TheCorporateCounsel.net

September 24, 2012

Study: Peer Group Benchmarking Falsely Used Because Talent Isn’t Transferable

A new study – entitled “Executive Superstars, Peer Groups and Over-Compensation – Cause, Effect and Solution” – examines flawed peer group methodology, finding that CEO pay has become untethered from both broader organizational wage structure and from economic fundamentals due to the use of peer benchmarking. Funded by the IRRC Institute, Professors Charles Elson and Craig Ferrere of the University of Delaware wrote the study. Here’s a NY Times article about the study from yesterday – and here’s IRRC’s press release.

This new study makes it clear that peer grouping with minimal board discretion is a seriously flawed methodology even when the peer groups are fairly constructed. The authors note their study is the first to document that peer group benchmarking has accidentally become the de facto standard even though it never was designed to determine CEO compensation.

The fact that most CEOs aren’t transferable is something that we have been saying for a long time (eg. this blog). And we also have been warning compensation committees that if they rely heavily on peer groups – and don’t use alternative benchmarking techniques like internal pay equity instead – they can be in trouble in court since so many have warned that pay has skyrocketed over the past two decades due to peer group benchmarking. In other words, it arguably isn’t reasonable to rely on peer group surveys any more (here’s my latest rant on this topic). Will boards and their advisors finally wake up on this issue? They should before the lawsuits come – because then it will be too late…

COSO Issues Draft Update of Internal Controls Framework

Last week, the Committee of Sponsoring Organizations of the Treadway Commission (known as “COSO”) released an exposure draft of its Internal Control over External Financial Reporting (ICEFR): Compendium of Approaches and Examples for comment. This is a big deal as it’s a new look at 20 years worth of internal control guidelines. The final product is expected in early 2013…

Concerns Over PCAOB’s New Auditing Standard 16, Communications with Audit Committees

Good stuff from this blog by Davis Polk’s Richard Sandler and Elizabeth Weinstein:

As we discussed here, the PCAOB recently approved Auditing Standard No. 16, Communications with Audit Committees. While the bulk of the new standard concerns communications that the auditors are required to provide to the audit committee, one notable provision relates to inquiries required to be made of the audit committee by the independent auditor. Under the new standard, auditors are required to inquire whether the audit committee “is aware of matters relevant to the audit, including, but not limited to, violations or possible violations of laws or regulations.” This expands the inquiries of the audit committee required by previous auditing standards, which required the auditor to inquire of the audit committee regarding the matters important to the identification and assessment of risks of material misstatement and fraud risks.

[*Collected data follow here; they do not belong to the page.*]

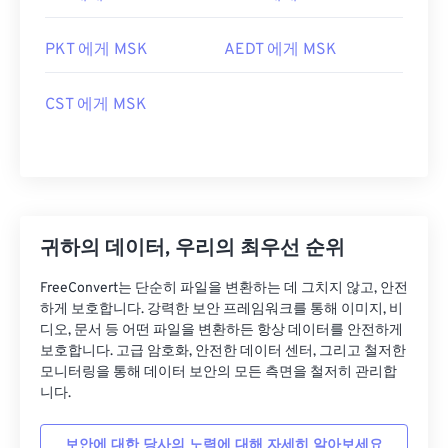
PKT 에게 MSK
AEDT 에게 MSK
CST 에게 MSK
귀하의 데이터, 우리의 최우선 순위
FreeConvert는 단순히 파일을 변환하는 데 그치지 않고, 안전
하게 보호합니다. 강력한 보안 프레임워크를 통해 이미지, 비
디오, 문서 등 어떤 파일을 변환하든 항상 데이터를 안전하게
보호합니다. 고급 암호화, 안전한 데이터 센터, 그리고 철저한
모니터링을 통해 데이터 보안의 모든 측면을 철저히 관리합
니다.
보안에 대한 당사의 노력에 대해 자세히 알아보세요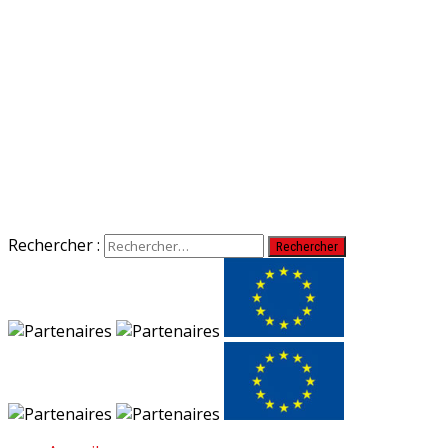
Rechercher :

As at least one comment letter on the proposed standard noted, the new standard could jeopardize attorney-client and work product privileges. In its adopting release, the PCAOB acknowledged the criticisms of the comment letter regarding the risk of loss of privileges, but declined to exclude the language. The PCAOB stated that it did not remove the language because “limiting the scope of information that the audit committee might provide to the auditor could severely affect the auditor’s ability to conduct an effective audit…Due to the audit committee’s oversight responsibilities, it is appropriate for the auditor to ask the audit committee for information relevant to the audit, including matters related to violations or possible violations of laws or regulations.” The final standard did exclude language from an interim proposal which would have required the auditor to inquire of the audit committee about matters that “might be” relevant to the audit, somewhat narrowing the scope of inquiry. However, the risk of loss of privileges remains an issue. The PCAOB did not provide guidance to companies regarding mitigating such risk.

If approved by the SEC, Auditing Standard No. 16 will be effective for audits of financial statements for fiscal years beginning on or after December 15, 2012.